_RECORDS FOR PROCESSING_
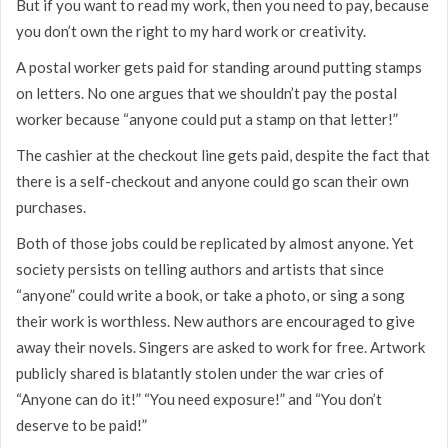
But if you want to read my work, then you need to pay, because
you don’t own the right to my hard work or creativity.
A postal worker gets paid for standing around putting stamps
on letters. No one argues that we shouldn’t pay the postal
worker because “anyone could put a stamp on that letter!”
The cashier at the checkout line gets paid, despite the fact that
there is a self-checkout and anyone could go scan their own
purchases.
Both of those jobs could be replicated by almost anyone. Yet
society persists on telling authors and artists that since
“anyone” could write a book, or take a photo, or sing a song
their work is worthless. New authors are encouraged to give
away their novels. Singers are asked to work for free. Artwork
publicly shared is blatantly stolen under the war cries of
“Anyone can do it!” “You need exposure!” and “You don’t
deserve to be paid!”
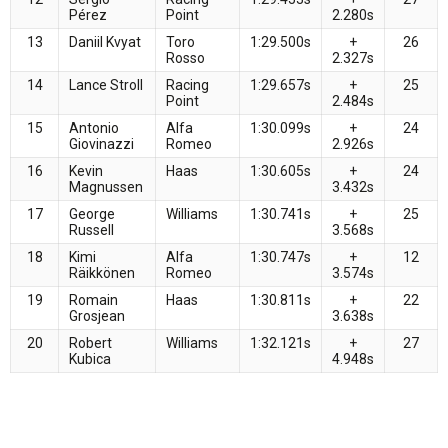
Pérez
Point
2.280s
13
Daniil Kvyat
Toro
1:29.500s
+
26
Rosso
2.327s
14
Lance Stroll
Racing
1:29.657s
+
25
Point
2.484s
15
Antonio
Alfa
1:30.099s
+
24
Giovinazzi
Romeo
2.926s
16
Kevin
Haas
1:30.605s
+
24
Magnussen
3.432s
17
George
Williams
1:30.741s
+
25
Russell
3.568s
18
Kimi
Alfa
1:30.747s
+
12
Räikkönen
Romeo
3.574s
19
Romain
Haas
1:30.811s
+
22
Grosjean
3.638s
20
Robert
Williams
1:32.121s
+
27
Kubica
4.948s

---

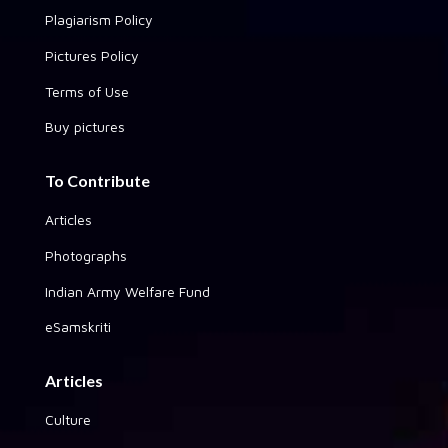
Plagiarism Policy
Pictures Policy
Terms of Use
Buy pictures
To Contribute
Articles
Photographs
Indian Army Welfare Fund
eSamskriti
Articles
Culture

==

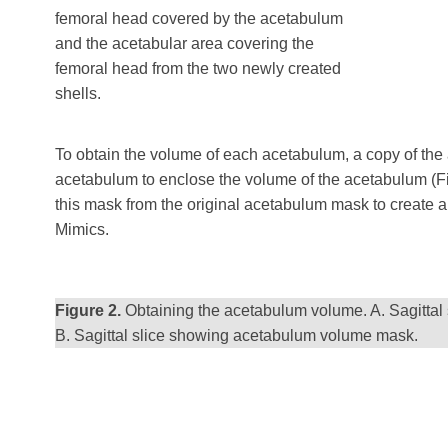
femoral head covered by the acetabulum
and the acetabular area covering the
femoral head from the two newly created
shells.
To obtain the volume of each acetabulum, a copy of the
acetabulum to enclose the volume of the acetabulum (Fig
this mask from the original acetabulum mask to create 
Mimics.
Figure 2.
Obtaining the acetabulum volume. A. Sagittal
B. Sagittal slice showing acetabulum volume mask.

_WHAT YOU NEED TO DO_
Looking at the listing above, how many of its lines contain "their"? Say only the number.

_EXERCISE RESPONSE_
3